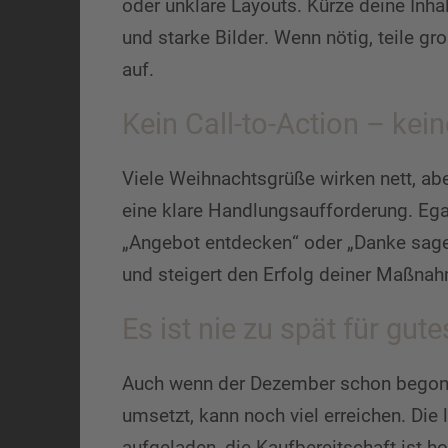
oder unklare Layouts. Kürze deine Inha
und starke Bilder. Wenn nötig, teile gr
auf.
Kein Call-to-Action – kei
Viele Weihnachtsgrüße wirken nett, abe
eine klare Handlungsaufforderung. Egal
„Angebot entdecken“ oder „Danke sage
und steigert den Erfolg deiner Maßna
Es ist nie zu spät für gut
Auch wenn der Dezember schon begonnen
umsetzt, kann noch viel erreichen. Di
aufgeladen, die Kaufbereitschaft ist h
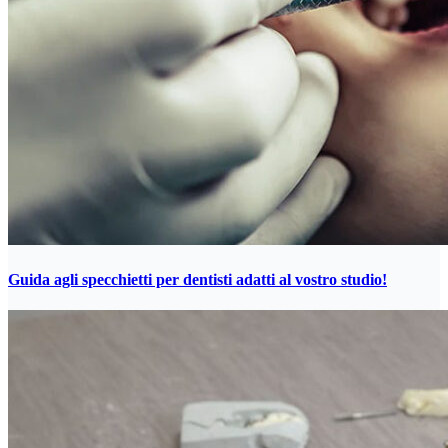
Guida agli specchietti per dentisti adatti al vostro studio!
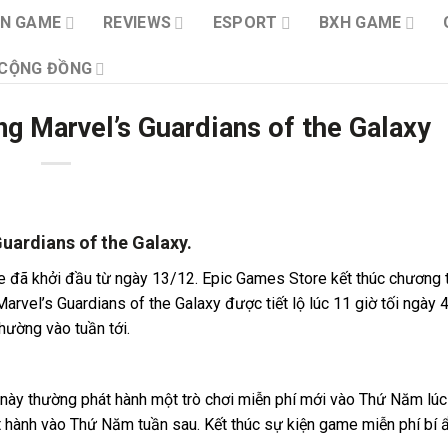
IN GAME
REVIEWS
ESPORT
BXH GAME
CỘNG ĐỒNG
g Marvel’s Guardians of the Galaxy
uardians of the Galaxy.
 đã khởi đầu từ ngày 13/12. Epic Games Store kết thúc chương t
Marvel’s Guardians of the Galaxy được tiết lộ lúc 11 giờ tối ngày 
thường vào tuần tới.
này thường phát hành một trò chơi miễn phí mới vào Thứ Năm lúc 
 hành vào Thứ Năm tuần sau. Kết thúc sự kiện game miễn phí bí ẩ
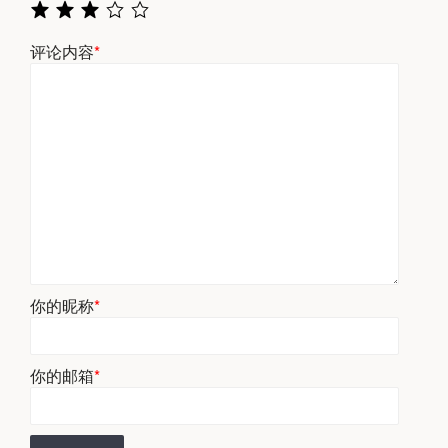
评论内容
*
你的昵称
*
你的邮箱
*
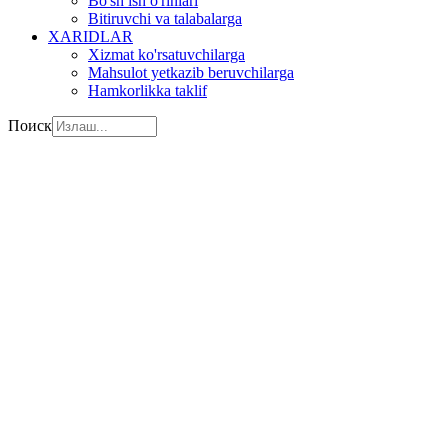
Bo'sh ish o'rinlari
Bitiruvchi va talabalarga
XARIDLAR
Xizmat ko'rsatuvchilarga
Mahsulot yetkazib beruvchilarga
Hamkorlikka taklif
Поиск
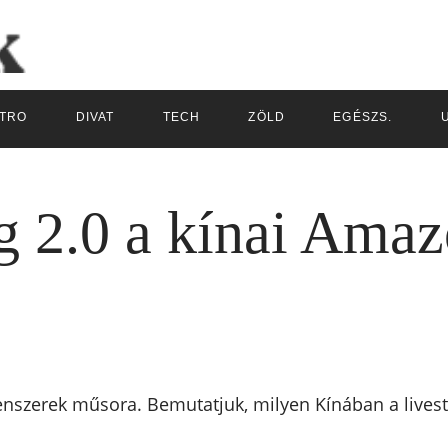
TRO
DIVAT
TECH
ZÖLD
EGÉSZS.
 2.0 a kínai Amaz
uenszerek műsora. Bemutatjuk, milyen Kínában a lives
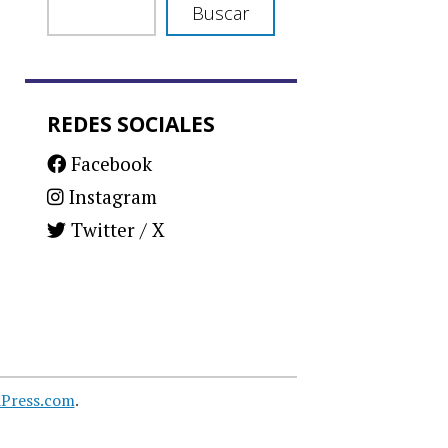
Buscar
REDES SOCIALES
Facebook
Instagram
Twitter / X
Press.com
.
★ ★ ★ ★ ★
▶ [PROBLEM REQUIREMENTS]:
Which lines in the records above include the word "Marvel"? Copy them out.

▶ [SOLUTION]:
g Marvel’s Guardians of the Galaxy
Marvel’s Guardians of the Galaxy được tiết lộ lúc 11 giờ tối ngày 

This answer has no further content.